In mei leggen alle vogels een ei. Zo ook hier. Het begon met twee verliefde tortelduiven – hoe kan het ook anders – die met takken aan het slepen waren. Vanaf de bank zag ik het allemaal gebeuren. In de voortuin bouwden ze een nest in de wilg. In no time waren ze klaar.
Al na een paar dagen zat mevrouw tortel te broeden. Ik kon het goed zien, want het gebeurde recht voor het raam. Op slechts twee meter hoogte. Ik kon net niet in het nest kijken, daarvoor moest ik naar de slaapkamer van mijn dochter. Vanaf daar zag ik dat er een wit eitje in het nest lag. Ik merkte al snel dat ik niet de enige was die van het schouwspel genoot; een kauw loerde verlekkerd vanuit een conifeer. Ik zou zweren dat hij kwijlde. Op dat moment begon ik mij ernstig zorgen te maken over de beperkte hoogte van de broedplaats, om nog maar te zwijgen over de kwaliteit van het takkenbouwwerkje dat de nodige gaten en kieren vertoonde.

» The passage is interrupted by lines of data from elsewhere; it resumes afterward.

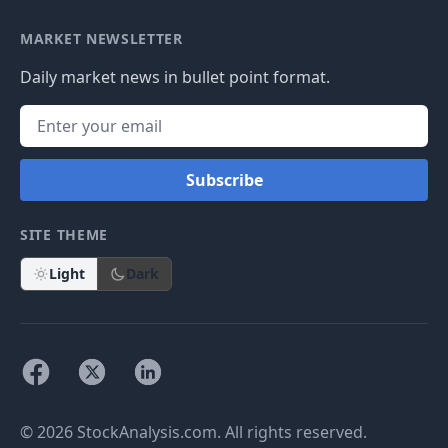
MARKET NEWSLETTER
Daily market news in bullet point format.
Subscribe
SITE THEME
Light
Dark
© 2026 StockAnalysis.com. All rights reserved.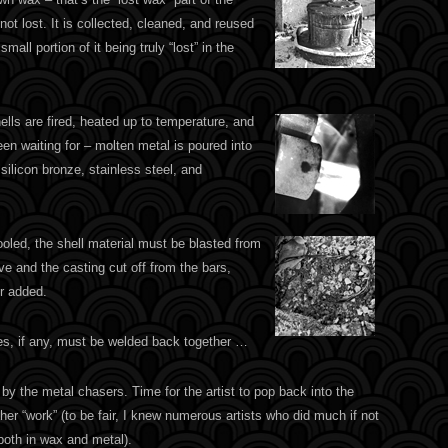
not lost. It is collected, cleaned, and reused
mall portion of it being truly “lost” in the
lls are fired, heated up to temperature, and
been waiting for – molten metal is poured into
ilicon bronze, stainless steel, and
oled, the shell material must be blasted from
ive and the casting cut off from the bars,
r added.
ces, if any, must be welded back together …
y the metal chasers. Time for the artist to pop back into the
her “work” (to be fair, I knew numerous artists who did much if not
 both in wax and metal).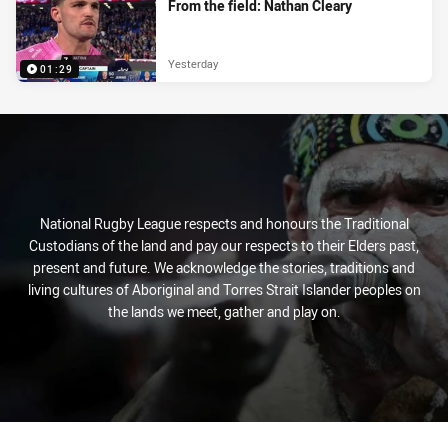
From the field: Nathan Cleary
Yesterday
01:29
National Rugby League respects and honours the Traditional
Custodians of the land and pay our respects to their Elders past,
present and future. We acknowledge the stories, traditions and
living cultures of Aboriginal and Torres Strait Islander peoples on
the lands we meet, gather and play on.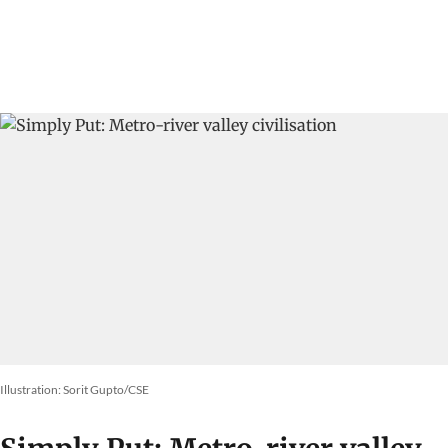
Illustration: Sorit Gupto/CSE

Nee, dan de roodborsten. Zij hadden in de achtertuin gekozen voor een nest op de haardhoutstapel. Lekker veilig onder de overkapping. Hoog en droog. Ze hadden een stevig bouwwerk gemaakt waarin al snel een babyroodborst hongerig zat te schreeuwen. Papa en mama moesten op zoek naar eten, en dat deden ze heel slim. Nadat ik een stuk tuin had omgespit, kwamen ze nieuwsgierig kijken wat er allemaal voor lekkers omhoog was gewoeld. Dat de roodborst ook niet bang is, bleek toen ik op een trapje was geklommen om in het nest te kijken. Daar was paparoodborst niet van gediend en hij vloog tot vlak bij mijn hoofd om me weg te jagen. Alles voor de kleine.
Het kan snel gaan in een vogelleven. Inmiddels is babyroodborst een puberroodborst. Het nest uit, maar nog niet op kamers. Zijn ouders zetten de laatste stappen, zodat hij binnenkort op eigen pootjes kan staan. In de wilg zijn een paar scheve takken alles wat rest van het ingestorte duivennest. Het ei kwam nooit uit. De kauw likte zijn snavel.